Recognition of this characteristic has a significant impact on the model
development process. In the development of a physical systems model, we are
searching for a “right” answer. In a behavioral model, the best we can hope
to achieve is the development of an accurate probabilistic expectation that
a behavior will be displayed by a defined group of people.
It is
important to note that in a physical system, we often consider the variables
in a correct model to be drivers -- the attributes that describe and control
the process. However, in a behavioral model, no such drivers exist.
There
is no causality in the variables contained in a behavioral model. Rather,
the variables in a behavioral model are simply a set of attributes for
describing a group. By considering these attributes, and their relationship
to each other, we have defined a group that displays a particular behavior
of interest at a measurable rate.
In
both the development of our behavioral models, and in their use, it is
important to keep in mind that we can not specifically anticipate the
behavior of any specific member of the group. Rather, we are limited to
having an expected probability of seeing the behavior, based on the
individual’s status as a member of the group.
Additionally, once a group has been defined for a particular behavior of
interest, and the expected probability of the behavior of interest has been
determined, our modeling efforts shift to determining a degree of belief as
to whether or not an individual is, or is not a member of the group.
We may
be interested in determining whether or not an individual is part of a group
we have called ‘Respondents’. From our analysis, we have determined that we
can describe Respondents based on the relationship between a set of
variables, weights and mathematical operators. For the group described in
this way, we have determined that this group displays their behavior of
interest, responding, at a rate of 2%.
First,
the variables in our model are not the attributes that cause any member of
the group to display this behavior. They are simply a way of describing the
group.
Second, once the group is described, our attention shifts to determining
whether or not an individual is a member of the group thus described. It is
important to keep in mind that our models are not determining whether or not
the person will display the behavior of interest (responding in this case).
Rather, we are determining our belief that the individual is a member of the
group. If we do, in fact, decide that a specific individual is a member of
the group, we may only anticipate the behavior of interest being displayed
at the expected probability of the group. In other words, our model is
determining whether or not an individual is a member of the group that
displays the behavior of responding at a 2% response rate.
DISTINGUISHING BETWEEN STATISTICS AND
PREDICTIVE ANALYTICS
Much has been said, and
written, about the apparently competitive nature of statistics and
predictive analytics. This is unfortunate, since used appropriately, these
are highly complimentary fields of application.
Statistics and predictive analytics use many of the same techniques. The
distinction between the two fields is best considered not by the techniques
utilized, but rather by the purpose for using them.

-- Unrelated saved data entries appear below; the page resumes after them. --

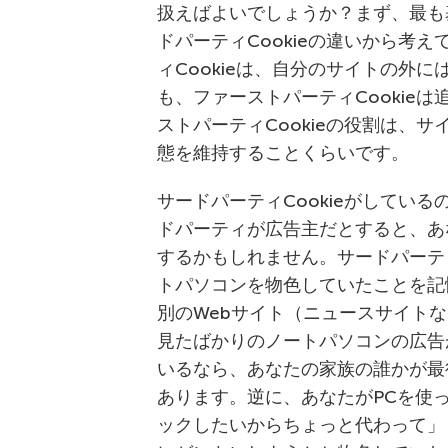
扱えばよいでしょうか？まず、最も基
ドパーティCookieの違いから考
ィCookieは、自分のサイトの外
も、ファーストパーティCookie
ストパーティCookieの役割は、
態を維持することくらいです。
サードパーティCookieがしてい
ドパーティが広告主だとすると、あ
するかもしれません。サードパーティC
トパソコンを物色していたことを記
別のWebサイト（ニュースサイトな
見たばかりのノートパソコンの広告
いるなら、あなたの家族の誰かが最後
あります。逆に、あなたがPCを使っ
ックしたいからちょっと代わって」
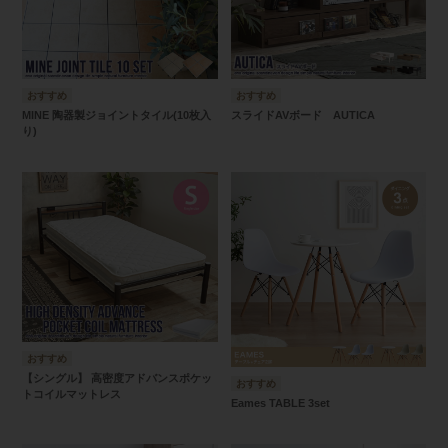
MINE 陶器製ジョイントタイル(10枚入
スライドAVボード AUTICA
り)
【シングル】 高密度アドバンスポケッ
トコイルマットレス
Eames TABLE 3set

Statistics tends to focus on the description of a population. Most often,
this description is general. It describes the central tendency, and a
measure of spread. The most common metrics employed are mean and standard
deviation.
Before
any work can be effectively completed in predictive analytics, we must
understand the general description of the group we are working with. In
fact, our work in predictive analytics cannot come to a successful result
without a reasonably accurate estimate of the general behavior of our
population.
Predictive analytics is an extension of traditional statistics. Our work
lies in the belief that not all members of our group display their behavior
of interest at the same rate. Our belief is in the existence of definable
sub-groups who display the behavior of interest at a rate different from the
group as a whole. And our work is focused on identifying the description of
those sub-groups and assigning individuals appropriately.
In our
efforts to achieve a higher score in the game we are playing, we typically
look for those sub-groups who have the greatest impact on our performance.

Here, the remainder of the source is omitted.